Las comunidades espiritualmente vivas
están formadas por unos pocos profetas llamados por su nombre y por muchas
otras personas que escuchan una palabra que, sin llamarles por su nombre, se
hace voz en el alma. La palabra permite a muchos no profetas tener una
experiencia parecida (si no idéntica) a la de los profetas llamados por su
nombre. Esto es verdadera igualdad bajo el sol, más allá de la diversidad de
carismas y talentos. Lo hace posible de forma eminente la palabra bíblica, pero
también la escucha verdadera y el trato frecuente con toda palabra humana
grande. Podemos reconocer a los verdaderos poetas sin ser poetas. Podemos
reconocer la virtud en los demás sin ser virtuosos. Y así podemos aprender el
maravilloso oficio de vivir. Llegado a este punto, Elí puede dar a Samuel el
mejor consejo y concluir así su tarea: «Anda, acuéstate. Y si te llama alguien,
dices: “Habla, Señor, que tu siervo [aliado] escucha”» (3,9).
Para terminar, es muy importante la
parte donde dice: «si te llama alguien». Un acompañante experto y honesto puede
reconocer las señales de una vocación, puede estar seguro de la autenticidad de
la voz que irrumpe en la noche, pero no puede saber si la voz volverá a llamar
una cuarta y decisiva vez. Algunas personas han escuchado tres veces su nombre,
algún Elí les ha dicho “es el Señor”, se han echado a dormir y pueden pasarse
años durmiendo a la espera de una cuarta llamada que no llega. Otras personas
llevan tiempo sin dormir porque una voz verdadera les llama interiormente y no
les deja en paz, pero se han encontrado en el camino con un intérprete
deshonesto que a la pregunta “¿eres tú quien me ha llamado?” ha respondido:
“Sí, soy yo”, y se ha convertido en su “maestro interior”. Otras personas, en
fin, tienen a su lado un hermeneuta, diversamente deshonesto (y/o impaciente,
inexperto, sin carisma) que responde: “Es el Señor”. Escuchan y siguen una voz
trivial o equivocada a la que llaman “el Señor”, y así se encuentran inmersos
en una vida vocacional pero sin vocación. Pocas manipulaciones, más o menos de
buena fe, son más devastadoras que las vocacionales. Si Samuel llega de noche y
pregunta: “¿Me has llamado?”, y nosotros no somos Elí, solo debemos responder:
“No sé quién te llama. Solo sé que no soy yo. Pero tú no dejes de escuchar “.

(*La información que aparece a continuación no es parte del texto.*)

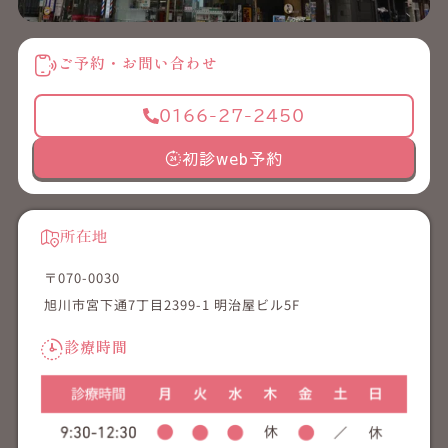
ご予約・お問い合わせ
0166-27-2450
初診web予約
所在地
〒070-0030
旭川市宮下通7丁目2399-1 明治屋ビル5F
診療時間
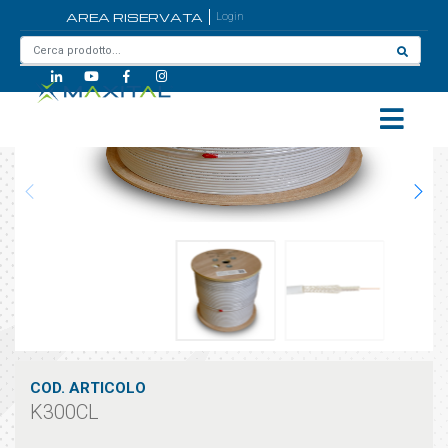
AREA RISERVATA
Login
Home
/
K300CL
COD. ARTICOLO
K300CL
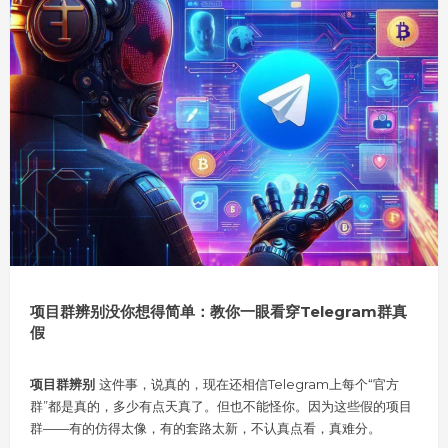
项目群辨别没你想得简单：教你一眼看穿Telegram群真
假
项目群辨别
这件事，说真的，现在还相信Telegram上每个“官方
群”都是真的，多少有点天真了。但也不能怪你。因为这些假的项目
群——有的仿得太像，有的套路太新，不认真点看，真难分。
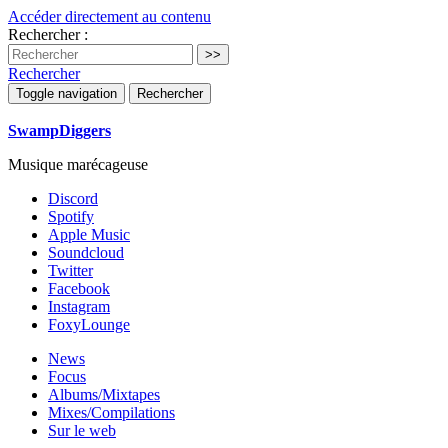
Accéder directement au contenu
Rechercher :
Rechercher
Toggle navigation
Rechercher
SwampDiggers
Musique marécageuse
Discord
Spotify
Apple Music
Soundcloud
Twitter
Facebook
Instagram
FoxyLounge
News
Focus
Albums/Mixtapes
Mixes/Compilations
Sur le web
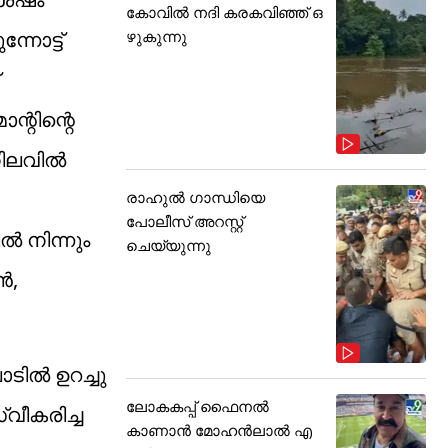
കോവിൽ നദി കരകവിഞ്ഞ് ഒ
ഴുകുന്നു
നോട്ട്
ന്റിന്റെ
ിലവിൽ
രാഹുൽ ഗാന്ധിയെ
പോലീസ് അറസ്റ്റ്
ൽ നിന്നും
ചെയ്യുന്നു
ൻ,
ടിൽ ഉറച്ചു
ലോകകപ്പ് ഫൈനൽ
വീകരിച്ച
കാണാൻ മോഹൻലാൽ എ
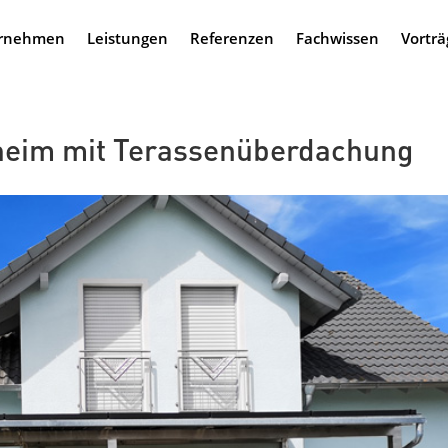
rnehmen
Leistungen
Referenzen
Fachwissen
Vorträ
heim mit Terassenüberdachung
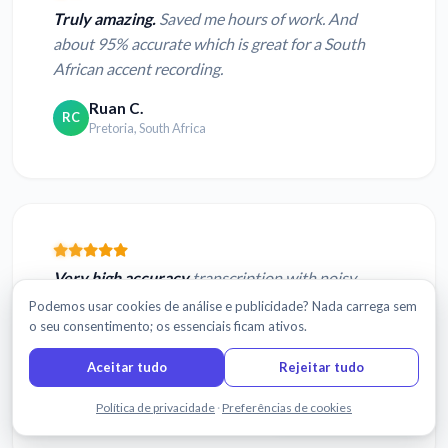
Truly amazing.
Saved me hours of work. And
about 95% accurate which is great for a South
African accent recording.
Ruan C.
RC
Pretoria, South Africa
Very high accuracy
transcription with noisy
tapes / accents. The ability to edit as you listen is
Podemos usar cookies de análise e publicidade? Nada carrega sem
o seu consentimento; os essenciais ficam ativos.
incredible
. I haven't been impressed with code to
this extent sin...
Aceitar tudo
Rejeitar tudo
Justin C.
JC
Fale connosco
Política de privacidade
·
Preferências de cookies
St Charles, IL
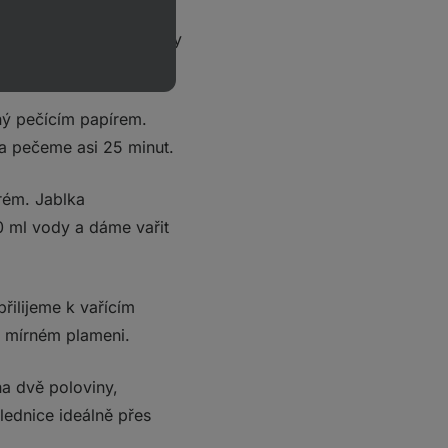
ny zbylé, přičemž bílky
ný pečícím papírem.
a pečeme asi 25 minut.
rém. Jablka
 ml vody a dáme vařit
ilijeme k vařícím
a mírném plameni.
a dvě poloviny,
ednice ideálně přes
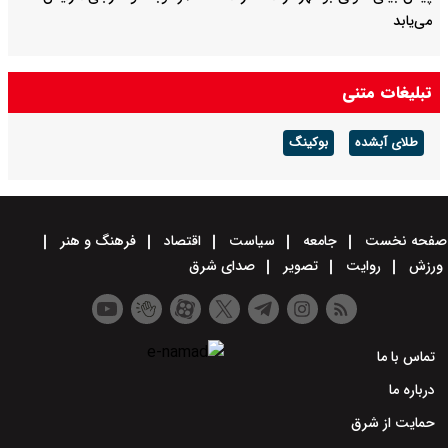
می‌یابد
تبلیغات متنی
طلای آبشده
بوکینگ
صفحه نخست
جامعه
سیاست
اقتصاد
فرهنگ و هنر
ورزش
روایت
تصویر
صدای شرق
تماس با ما
درباره ما
حمایت از شرق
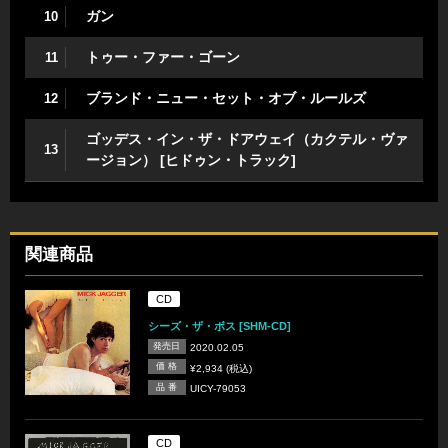
ガン
10
トゥー・ファー・ゴーン
11
ブランド・ニュー・セット・オブ・ルールズ
12
ゴッデス・イン・ザ・ドアウェイ（カクテル・ヴァ
13
ージョン） [ヒドゥン・トラック]
関連商品
CD
シーズ・ザ・ボス [SHM-CD]
発売日
2020.02.05
価 格
¥2,934 (税込)
品 番
UICY-79053
CD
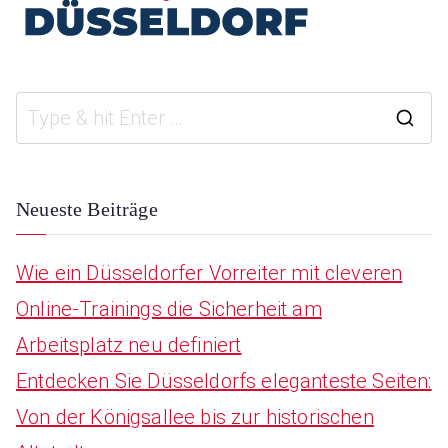
S
e
a
Neueste Beiträge
r
Wie ein Düsseldorfer Vorreiter mit cleveren
c
Online-Trainings die Sicherheit am
h
Arbeitsplatz neu definiert
f
Entdecken Sie Düsseldorfs eleganteste Seiten:
o
Von der Königsallee bis zur historischen
r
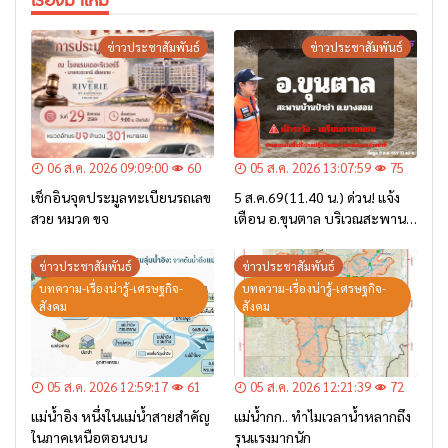
ข่าวประชาสัมพันธ์
ข่าวประชาสัมพันธ์
06 ส.ค. 2026 09:09:00
60
05 ส.ค. 2026 13:07:59
75
เช็กอินจุดประมูลทะเบียนรถเลข
5 ส.ค.69(11.40 น.) ด่วน! แจ้ง
สวย หมวด ขจ
เตือน อ.ขุนตาล บริเวณสะพาน
บ้านป่าข่า ต.ยางฮอม “เฝ้าระวัง
– เตรียมการอพยพ”
ข่าวประชาสัมพันธ์
ข่าวประชาสัมพันธ์
บทความ-เรื่องน่ารู้-เศรษฐกิจ-
บทความ-เรื่องน่ารู้-เศรษฐกิจ-
สังคม
สังคม
05 ส.ค. 2026 12:59:17
61
05 ส.ค. 2026 12:21:39
72
แม่น้ำอิง หนึ่งในแม่น้ำสายสำคัญ
แม่น้ำกก.. ทำไมเวลาน้ำหลากถึง
ในภาคเหนือตอนบน
รุนแรงมากนัก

En tiempos de carestía de voces y visiones necesitamos a Ana y a Samuel. Pero también tenemos mucha necesidad de la humanidad honesta de Elí: «Samuel fue y se acostó en su sitio. El Señor se presentó y lo llamó como antes: “¡Samuel, Samuel!” Samuel respondió: “Habla, que tu siervo escucha”» (3,10).
[1] Luigino Bruni (Ascoli Piceno,
1966) es profesor ordinario de Economía Política en la LUMSA (Libera Universita
Maria Santissima Assunta) de Roma y docente de Economía y Ética en la
Universidad Sophia, de Loppiano. Es coordinador del Proyecto Economía de
Comunión y uno de los promotores de la Economía civil. Es autor de ensayos y
obras traducidas a una decena de idiomas.